By now,I had become a mafia head, race car driver, the captain of a pirate ship and even a sonority girl with the skinniest "avatar" (another new word and creature) who only vaguely resembles me, but is one of my alter egos who purchased a boyfriend and pair of shoes for each day of the week. In all colors and shapes too. I finally had discovered the "real" mes. Multiple personalities or diversified business woman. Whatever the case, I found myself trapped in fish tank games and hooked.

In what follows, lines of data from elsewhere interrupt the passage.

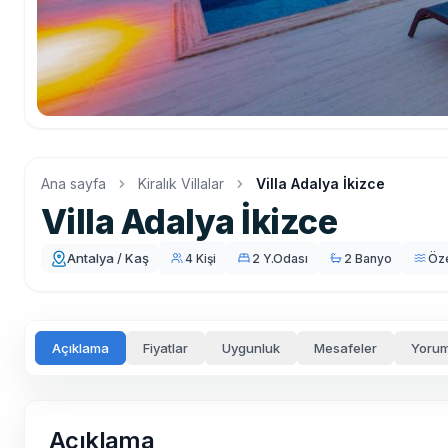
Ana sayfa
Kiralık Villalar
Villa Adalya İkizce
Villa Adalya İkizce
Antalya / Kaş
4 Kişi
2 Y.Odası
2 Banyo
Öz
Açıklama
Fiyatlar
Uygunluk
Mesafeler
Yorum
Açıklama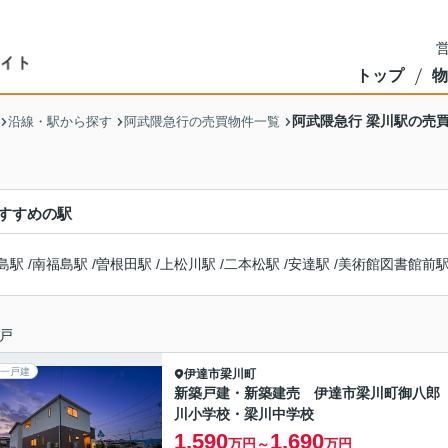
営
トップ
物
阿武隈急行 梁川駅の売
沿線・駅から探す
阿武隈急行の売買物件一覧
すすめの駅
島駅
/
南福島駅
/
曽根田駅
/
上松川駅
/
二本松駅
/
安達駅
/
美術館図書館前
戸
一戸建
伊達市
梁川町
新築戸建・新築建売 伊達市梁川町御八郎
川小学校・梁川中学校
1,590
1,690
万円～
万円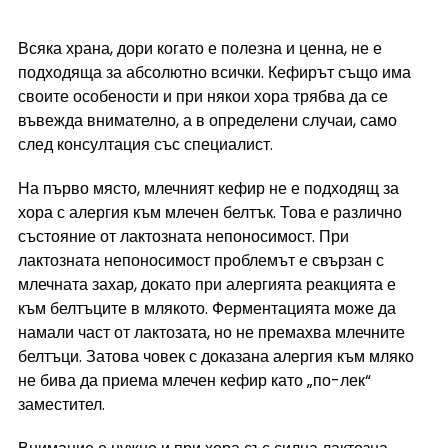
Всяка храна, дори когато е полезна и ценна, не е 
подходяща за абсолютно всички. Кефирът също има 
своите особености и при някои хора трябва да се 
въвежда внимателно, а в определени случаи, само 
след консултация със специалист.
На първо място, млечният кефир не е подходящ за 
хора с алергия към млечен белтък. Това е различно 
състояние от лактозната непоносимост. При 
лактозната непоносимост проблемът е свързан с 
млечната захар, докато при алергията реакцията е 
към белтъците в млякото. Ферментацията може да 
намали част от лактозата, но не премахва млечните 
белтъци. Затова човек с доказана алергия към мляко 
не бива да приема млечен кефир като „по-лек“ 
заместител.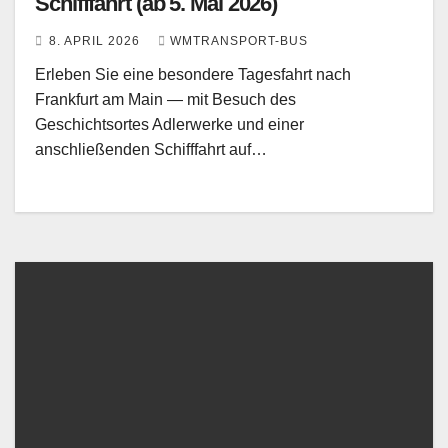
Schifffahrt (ab 5. Mai 2026)
8. APRIL 2026
WMTRANSPORT-BUS
Erleben Sie eine besondere Tagesfahrt nach
Frankfurt am Main — mit Besuch des
Geschichtsortes Adlerwerke und einer
anschließenden Schifffahrt auf…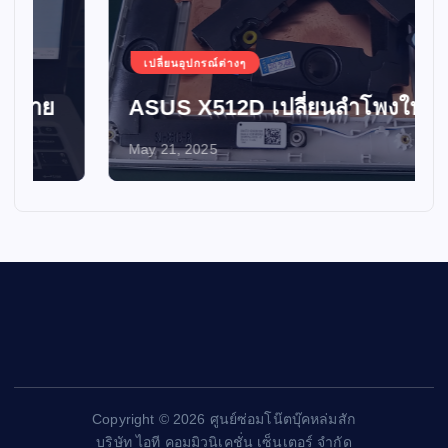
เปลี่ยนอุปกรณ์ต่างๆ
ASUS X512D เปลี่ยนลำโพงใหม่
May 21, 2025
Copyright © 2026 ศูนย์ซ่อมโน๊ตบุ๊คหล่มสัก
บริษัท ไอที คอมมิวนิเคชั่น เซ็นเตอร์ จำกัด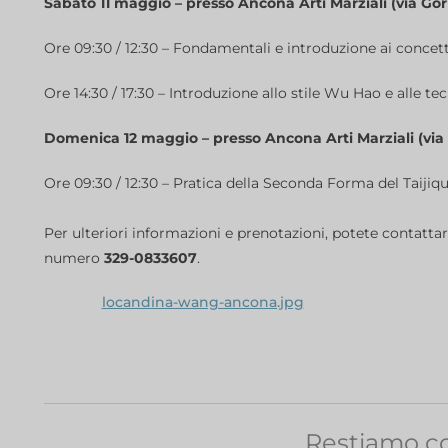
Sabato 11 maggio – presso Ancona Arti Marziali (via Gori
Ore 09:30 / 12:30 – Fondamentali e introduzione ai concett
Ore 14:30 / 17:30 – Introduzione allo stile Wu Hao e alle 
Domenica 12 maggio – presso Ancona Arti Marziali (via 
Ore 09:30 / 12:30 – Pratica della Seconda Forma del Taijiq
Per ulteriori informazioni e prenotazioni, potete contatta
numero
329-0833607
.
locandina-wang-ancona.jpg
Restiamo co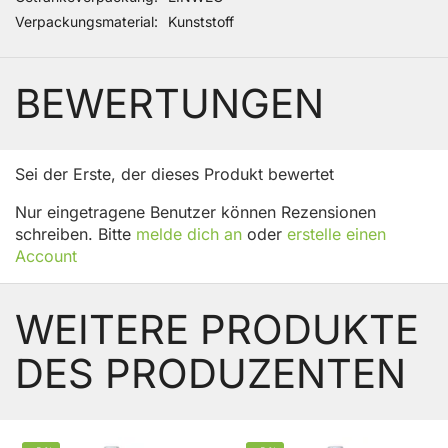
Verpackungsmaterial
Kunststoff
BEWERTUNGEN
Sei der Erste, der dieses Produkt bewertet
Nur eingetragene Benutzer können Rezensionen
schreiben. Bitte
melde dich an
oder
erstelle einen
Account
WEITERE PRODUKTE
DES PRODUZENTEN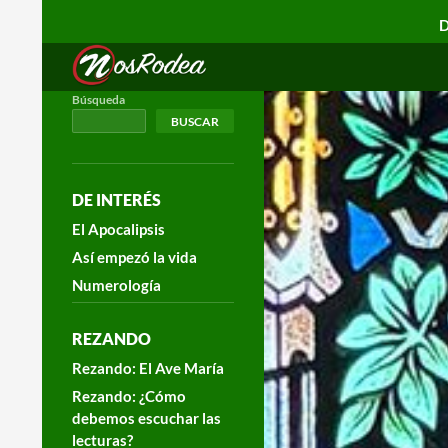
D
Search
Nos Rodea
Búsqueda
BUSCAR
DE INTERÉS
El Apocalipsis
Así empezó la vida
Numerología
REZANDO
Rezando: El Ave María
Rezando: ¿Cómo
debemos escuchar las
lecturas?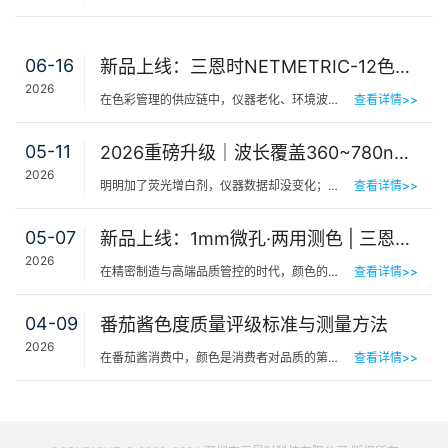
06-16
新品上线：三恩时NETMETRIC-12色砖与网络校正软件，解决台间差难题
2026
在色彩管理的供应链中，仪器老化、环境波动、台间差…… 一个环节的微小偏差，都可能导致最终…
查看详情>>
05-11
2026重磅升级｜波长覆盖360~780nm，三恩时便携式分光测色仪全光谱了！
2026
明明加了荧光增白剂，仪器数据却没变化；两个零件在室内颜色一样，一到阳光下就“原形毕露”&hel…
查看详情>>
05-07
新品上线：1mm微孔·两用测色 | 三恩时PS401/PS301分光测色仪！
2026
在精密制造与高端品质管控的时代，颜色的微小偏差往往决定着产品的最终命运。对于极小物件、曲面弧面、精密…
查看详情>>
04-09
番茄酱色度质量评级标准与测量方法
2026
在番茄酱消费中，颜色是消费者对品质的第一感知，其一致性与达标性直接影响品牌信任度和产品竞争力。很多人…
查看详情>>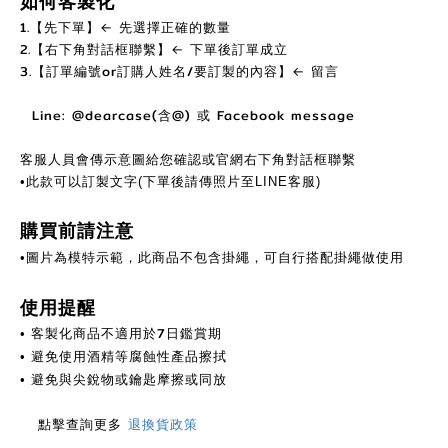
如何客製化
1.【先下單】← 先選擇正確的數量
2.【右下角對話框聯繫】← 下單後訂單成立
3.【訂單編號or訂購人姓名/要訂製的內容】← 留言
Line: @dearcase(含@) 或 Facebook message
客服人員會傳示意圖給您確認或官網右下角對話框聯繫
•此款可以訂製文字(下單後請傳照片至LINE客服)
購買前請注意
•圖片為模特示範，此商品不包含掛繩，可自行搭配掛繩做使用
使用提醒
客製化商品不適用於7日鑑賞期
•
避免使用酒精等腐蝕性產品擦拭
•
避免與尖銳物或鑰匙摩擦或同放
•
點擊查詢更多
退換貨政策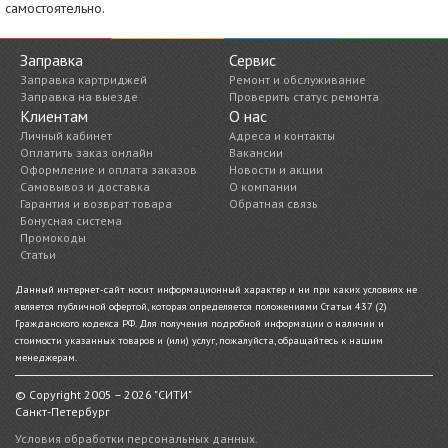
самостоятельно.
Заправка
Сервис
Заправка картриджей
Ремонт и обслуживание
Заправка на выезде
Проверить статус ремонта
Клиентам
О нас
Личный кабинет
Адреса и контакты
Оплатить заказ онлайн
Вакансии
Оформление и оплата заказов
Новости и акции
Самовывоз и доставка
О компании
Гарантия и возврат товара
Обратная связь
Бонусная система
Промокоды
Статьи
Данный интернет-сайт носит информационный характер и ни при каких условиях не
является публичной офертой, которая определяется положениями Статьи 437 (2)
Гражданского кодекса РФ. Для получения подробной информации о наличии и
стоимости указанных товаров и (или) услуг, пожалуйста, обращайтесь к нашим
менеджерам.
© Copyright 2005 – 2026 "СИТИ"
Санкт-Петербург
Условия обработки персональных данных.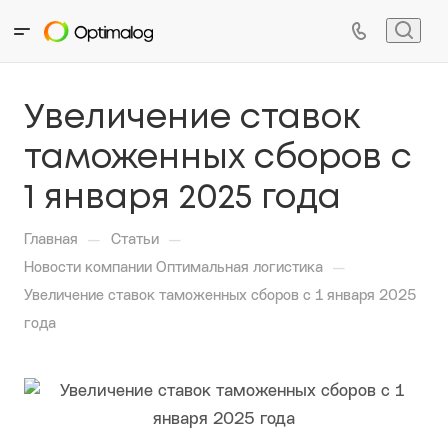
Увеличение ставок
таможенных сборов с
1 января 2025 года
—
—
Главная
Статьи
—
Новости компании Оптимальная логистика
Увеличение ставок таможенных сборов с 1 января 2025
года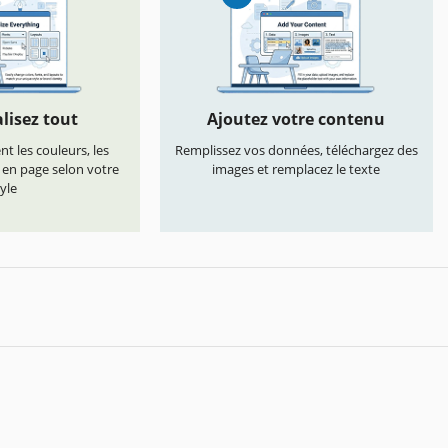
lisez tout
Ajoutez votre contenu
t les couleurs, les
Remplissez vos données, téléchargez des
s en page selon votre
images et remplacez le texte
yle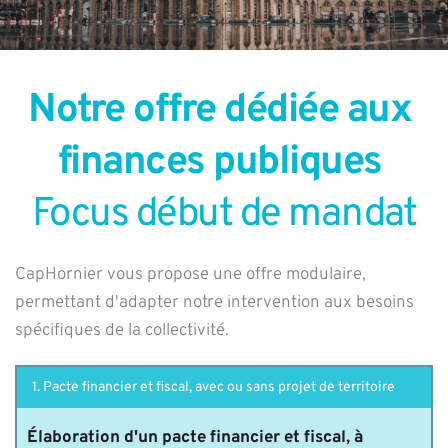
Notre offre dédiée aux 
finances publiques 
Focus début de mandat
CapHornier vous propose une offre modulaire, 
permettant d'adapter notre intervention aux besoins 
spécifiques de la collectivité. 
1. Pacte financier et fiscal, avec ou sans projet de territoire
Élaboration d'un pacte financier et fiscal, à 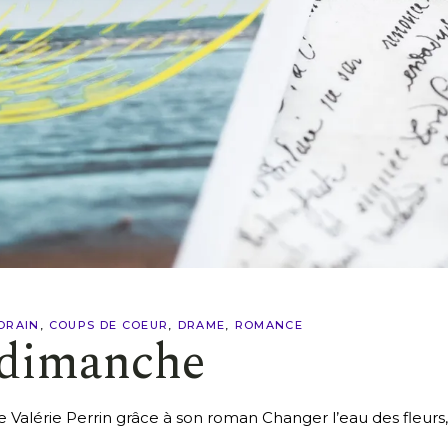
ORAIN
COUPS DE COEUR
DRAME
ROMANCE
 dimanche
e Valérie Perrin grâce à son roman Changer l’eau des fleurs,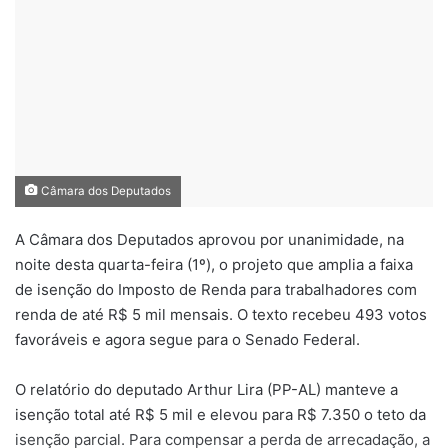
Câmara dos Deputados
A Câmara dos Deputados aprovou por unanimidade, na
noite desta quarta-feira (1º), o projeto que amplia a faixa
de isenção do Imposto de Renda para trabalhadores com
renda de até R$ 5 mil mensais. O texto recebeu 493 votos
favoráveis e agora segue para o Senado Federal.
O relatório do deputado Arthur Lira (PP-AL) manteve a
isenção total até R$ 5 mil e elevou para R$ 7.350 o teto da
isenção parcial. Para compensar a perda de arrecadação, a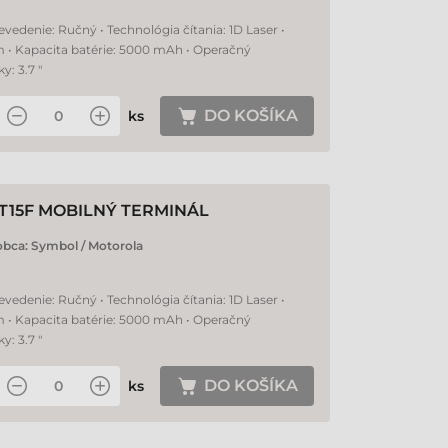
evedenie: Ručný • Technológia čítania: 1D Laser •
m • Kapacita batérie: 5000 mAh • Operačný
: 3.7 "
DO KOŠÍKA
ks
T15F MOBILNÝ TERMINÁL
obca:
Symbol / Motorola
evedenie: Ručný • Technológia čítania: 1D Laser •
m • Kapacita batérie: 5000 mAh • Operačný
: 3.7 "
DO KOŠÍKA
ks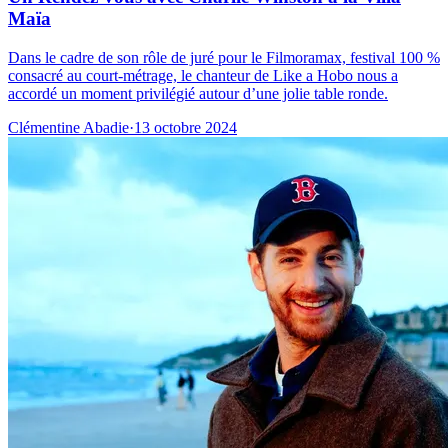
Maïa
Dans le cadre de son rôle de juré pour le Filmoramax, festival 100 %
consacré au court-métrage, le chanteur de Like a Hobo nous a
accordé un moment privilégié autour d’une jolie table ronde.
Clémentine Abadie
·
13 octobre 2024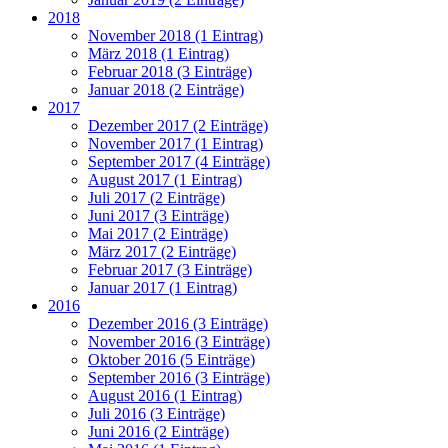
2018
November 2018 (1 Eintrag)
März 2018 (1 Eintrag)
Februar 2018 (3 Einträge)
Januar 2018 (2 Einträge)
2017
Dezember 2017 (2 Einträge)
November 2017 (1 Eintrag)
September 2017 (4 Einträge)
August 2017 (1 Eintrag)
Juli 2017 (2 Einträge)
Juni 2017 (3 Einträge)
Mai 2017 (2 Einträge)
März 2017 (2 Einträge)
Februar 2017 (3 Einträge)
Januar 2017 (1 Eintrag)
2016
Dezember 2016 (3 Einträge)
November 2016 (3 Einträge)
Oktober 2016 (5 Einträge)
September 2016 (3 Einträge)
August 2016 (1 Eintrag)
Juli 2016 (3 Einträge)
Juni 2016 (2 Einträge)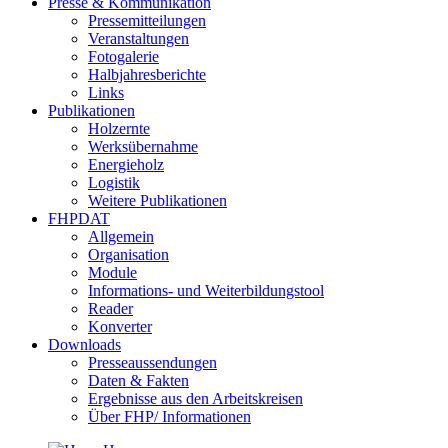
Presse & Kommunikation
Pressemitteilungen
Veranstaltungen
Fotogalerie
Halbjahresberichte
Links
Publikationen
Holzernte
Werksübernahme
Energieholz
Logistik
Weitere Publikationen
FHPDAT
Allgemein
Organisation
Module
Informations- und Weiterbildungstool
Reader
Konverter
Downloads
Presseaussendungen
Daten & Fakten
Ergebnisse aus den Arbeitskreisen
Über FHP/ Informationen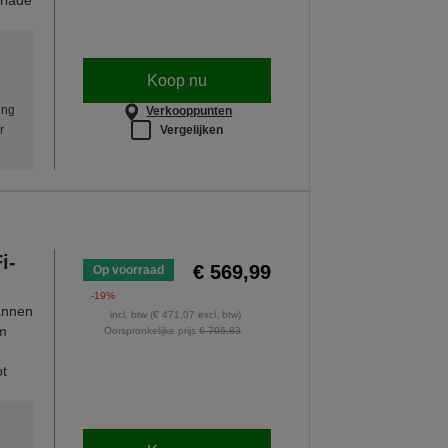
rlade
Koop nu
ing
Verkooppunten
Vergelijken
r
i-
€ 569,99
Op voorraad
-19%
cannen
incl. btw (€ 471,07 excl. btw)
em
Oorspronkelijke prijs
€ 705,83
ot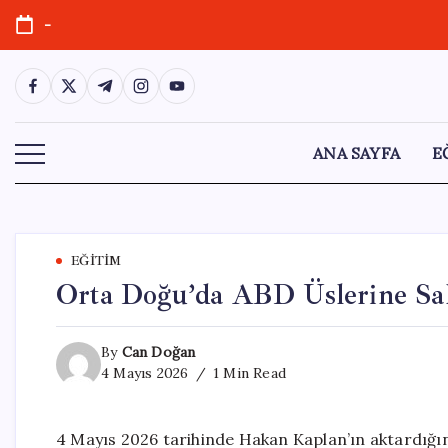
Skip
-
to
content
https://www.facebook.com/
https://twitter.com/
https://t.me/
https://www.instagram.com/
https://youtube.com/
ANA SAYFA
E
EĞITIM
Orta Doğu’da ABD Üslerine Sal
By
Can Doğan
4 Mayıs 2026
1 Min Read
4 Mayıs 2026 tarihinde Hakan Kaplan’ın aktardığın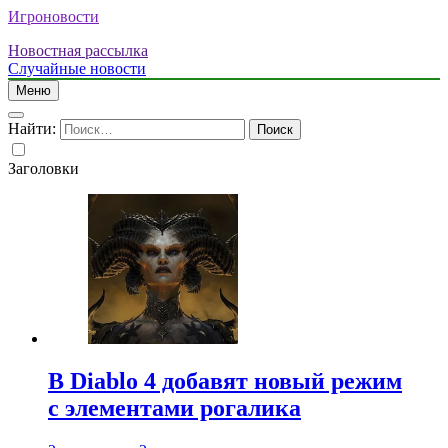
Игроновости
Новостная рассылка
Случайные новости
Меню
Найти:
Заголовки
В Diablo 4 добавят новый режим
с элементами рогалика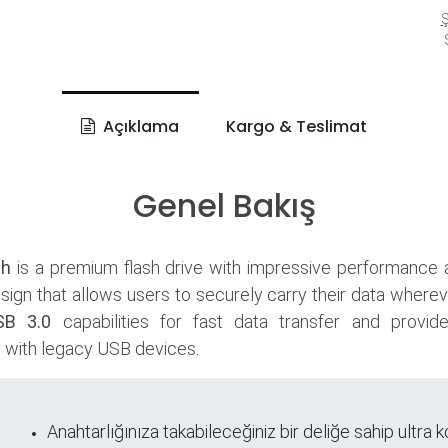
Ş
S
Açıklama
Kargo & Teslimat
Genel Bakış
sh
is a premium flash drive with impressive performance
ign that allows users to securely carry their data whereve
SB 3.0
capabilities for fast data transfer and provi
y with legacy USB devices.
Anahtarlığınıza takabileceğiniz bir deliğe sahip ultra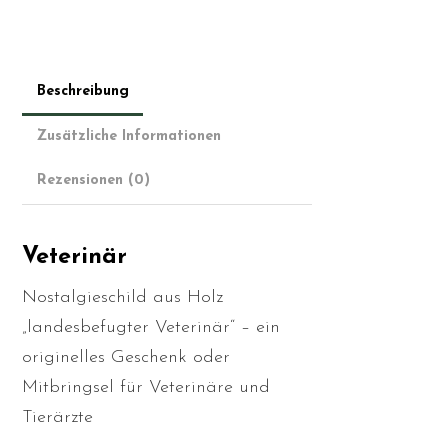
Beschreibung
Zusätzliche Informationen
Rezensionen (0)
Veterinär
Nostalgieschild aus Holz
„landesbefugter Veterinär“ – ein
originelles Geschenk oder
Mitbringsel für Veterinäre und
Tierärzte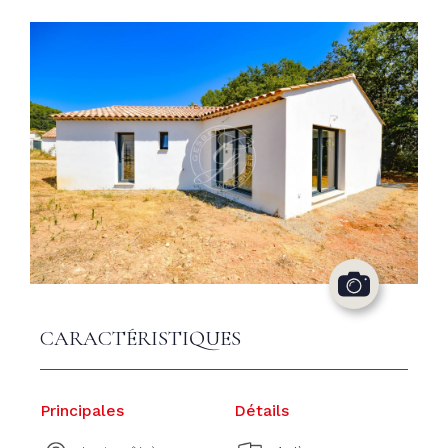
CARACTÉRISTIQUES
Principales
Détails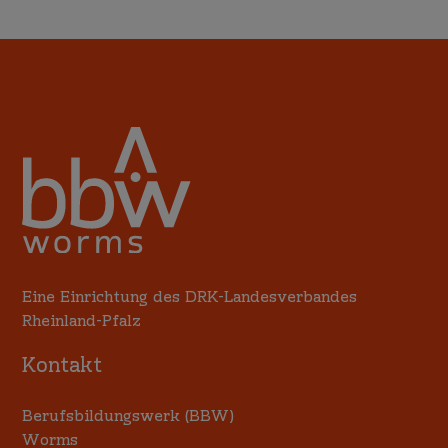
Eine Einrichtung des DRK-Landesverbandes
Rheinland-Pfalz
Kontakt
Berufsbildungswerk (BBW)
Worms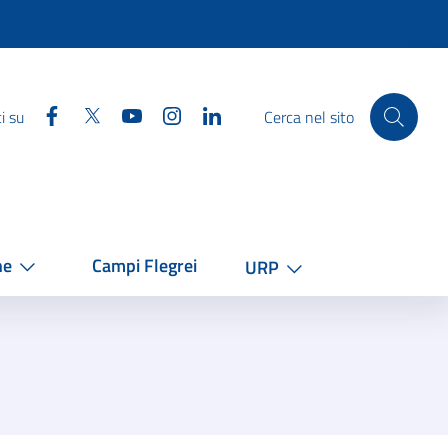
Facebook
Twitter
YouTube
Instagram
Linkedin
i su
Cerca nel sito
he
Campi Flegrei
URP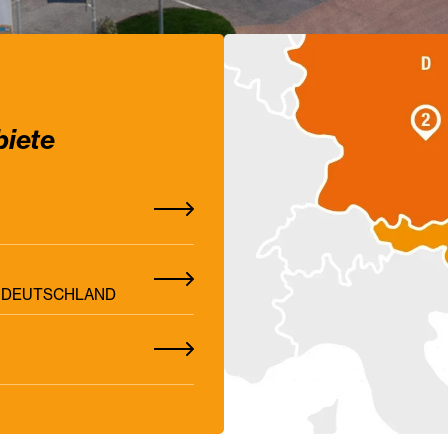
biete
Z, DEUTSCHLAND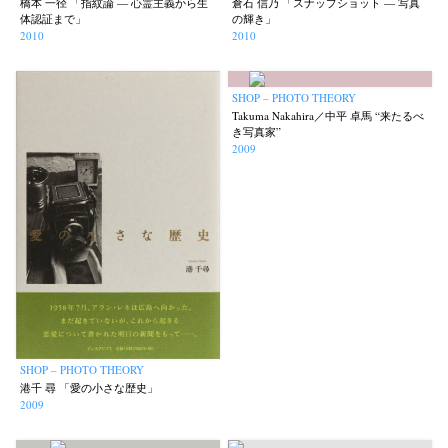
橋本 一径 「指紋論 — 心霊主義から生
倉石 信乃 「スナップショット — 写真
体認証まで」
の輝き」
2010
2010
SHOP – PHOTO THEORY
Takuma Nakahira／中平 卓馬 “来たるべ
き写真家”
2009
SHOP – PHOTO THEORY
港千 尋 「愛の小さな歴史」
2009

I had told myself over 100 cyberspace hours ago that I was not going to get addicted to such silly games. After all, I am too old to become a "gamer" (another cyber-word). I had gotten attached to The Sims that turned into two more generations of Sims. I talked about my farm so much that my sister, who is retired and loves gardening, became interested in facespackbook and the farm games. My sister claims to know nothing about computers, but started beating the stew out of me in points within a short time online. Not only with the farm games, the fish ones then she turned me into a gambler (without money) with new games. We are hooked! It seemed like she was online 24 hours a day. I know that, because it seemed that I was on it too. Friends and co-workers only talk about their lives with dirt less plantings and harvesting crops. I could dig in the ground without getting dirty. Plant and harvest veggies without my back hurting or allergic reaction to the outside. I have made millions in farming, owner of several restaurants and islands, not to forget from street racing and robbing avatar gangsters and other pirate ships. My elbows started getting callouses and black pressure spots on them from leaning over my keyboard in the middle of the night. I did not care! Then I started seeking new ways of getting more "friends" who shared in the same type of compulsions as myself. My cyber-sister turned me on to how to do it. Sister had over one hundred "friends" on her pages from Russia, Switzerland and Japan (Russia?). Then my grandchildren started out-scoring me on my own games and sending emails taunting me and bragging about how much better they we at playing my games.


I still was hesitant about the entire-world knowing all-my-business. After all, I am a product of the sixties and we don't trust anyone. The age of big-brother originated as part of the baby-boomer era only to ripen with conspiracy theories who have not yet come to the terms of the age. Small cigarettes and loud music made 2001 future space movies reality showing us that even in space, our species had found favor and specifically our country. When I was in 4Th grade, we had to pick a name of a child from one of those "certain" countries to write letters to as part of a class project. This project excited me to no end. I wrote hundreds of little one or two sentences and putting them in envelopes waiting leave my country. I now suspect that my small attempt to contribute to world peace found themselves out of the postal waters of the USA despite more than stamps need for the airplane to delivery. I had felt dejected for so many years wondering why my friend never wrote me back.

So, what do I do with this? How much is too much?